I’ve always worn my tubed (not Omnipod) pumps on my belt. I’ve read here that women use a variety of locations including pockets, hooked on their bra, on a “leg thing” on their thigh.
When I shower or bathe I just disconnect at the site and go without the pump infusion for a short period of time. Many infusion sets are designed with a quick release mechanism that enables an easy disconnect. You can take a small dose before and/or after to compensate. I usually swim with my Animas Ping pump since it is designed to be waterproof. If I’m worried that my swimming activity might somehow dislodge the pump, I would just disconnect for that short period. I would be comfortable disconnecting for up to an hour without any major disturbance to my BG control
As to the best brand, you will have to research and hopefully trial any that you seriously consider. Most people finance their pump (in the US) with health insurance and health insurance usually makes you use any pump they pay for for at least the warranty period, often 4 years. So it’s important that your comfortable with that commitment before you say, “I do!”
I’ve seen some pump comparison charts published over the years. Do a google search and see if you can find them. I’d also check diaTribe.org for that.
There’s any ongoing debate among pump users as to the desirability of tubed versus tubeless pumps. I prefer the tubed variety for many reasons but there are many long term and happy tubeless pumpers. Learning to live with and accommodate the tethered pump is no big deal to me.
I strongly advocate trying any pump before buying. If they don’t let you do a trial then I’d get the pump company to commit to a no-questions-asked money-back guarantee for say 30 days.
I use 42 inch long infusion sets to enable bathroom use and flopping around in the bed at night. I just lay the pump down next to me while I sleep and move it around when needed.

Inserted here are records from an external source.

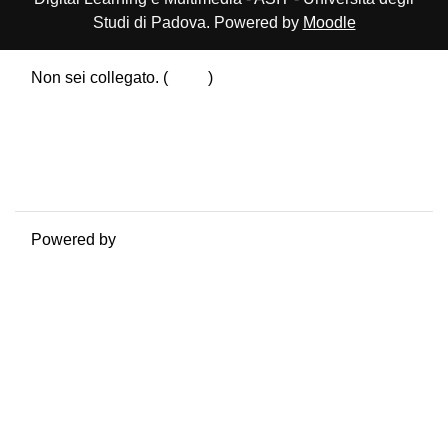
Studi di Padova. Powered by
Moodle
Non sei collegato. (
Login
)
Riepilogo della conservazione dei dati
Politiche
Ottieni l'app mobile
Passa al tema standard
Powered by
Moodle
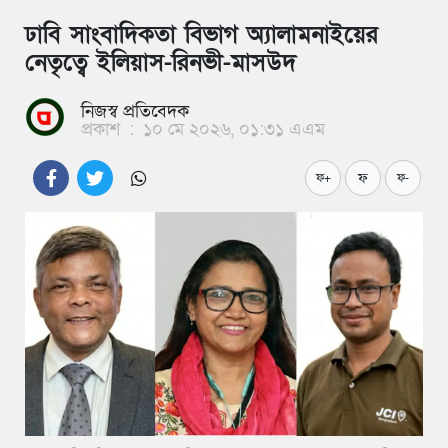
ঢাবি সাংবাদিকতা বিভাগ অ্যালামনাইয়ের
নেতৃত্বে ইলিয়াস-রিনভী-মাসউদ
নিজস্ব প্রতিবেদক
প্রকাশ
:
১০ মে ২০২৬, ০১:৩১ এএম
ফ
ফ+
ফ-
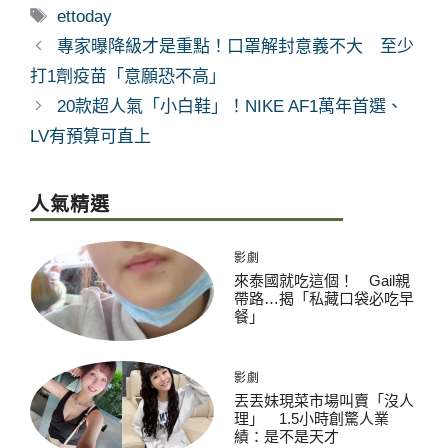
類
標
ettoday
籤
專家曝降級才是重點！口罩解封意義不大 至少
打1劑疫苗「意願恐不高」
20款超人氣「小白鞋」！NIKE AF1萬年首選、
LV有預算可直上
人氣精選
影劇
來泰國就吃這個！ Gail親
帶路…揭「私藏口袋必吃早
餐」
影劇
丟丟妹現菜市場叫賣「沒人
理」 1.5小時創驚人業
績：是不是天才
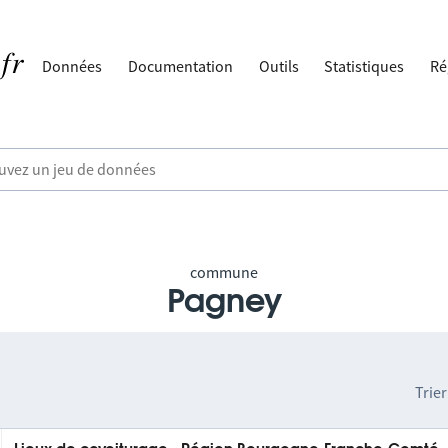
Données
Documentation
Outils
Statistiques
Ré
commune
Pagney
Trier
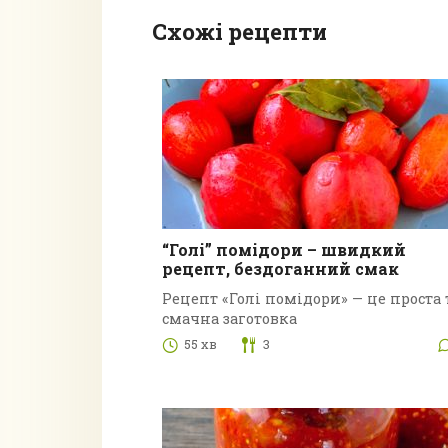
Схожі рецепти
“Голі” помідори – швидкий
рецепт, бездоганний смак
Рецепт «Голі помідори» — це проста 
смачна заготовка
55 хв
3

The earliest iterations of the artificial pancreas are already starting to appear. Most people don’t consider these earliest versions as really the automated control they have in mind but you can see the AP already taking shape. One model of the Medtronic pump (530?) will shut off insulin delivery for up to two hours when the integrated CGM drops below a set threshold. The next improvement is another Medtronic model (640?) that will shut off delivery when the integrated CGM predicts a future low. That pump is not available in the US yet but it should appear soon.
The more sophisticated AP pumps with partially automated insulin delivery are expect in the next year or two. The basal rate will be automatically adjusted based on CGM readings and the wearer will probably have to do some interaction when eating.
I personally will be waiting for some significant improvements over class of 2017/2018 since I’ve learned that their goals are not as ambitious as the ones I already target and achieve using my home-grown tactics.
Have fun pump shopping! Learn all you can. The pump is just a fancy syringe and currently your brains are the most important factor in how well you do.
I wanted to add that good customer service is important. I’ve had good experiences with Medtronic, Animas, and Insulet (Omnipod). Getting an overnight shipment when a pump fails is important to me.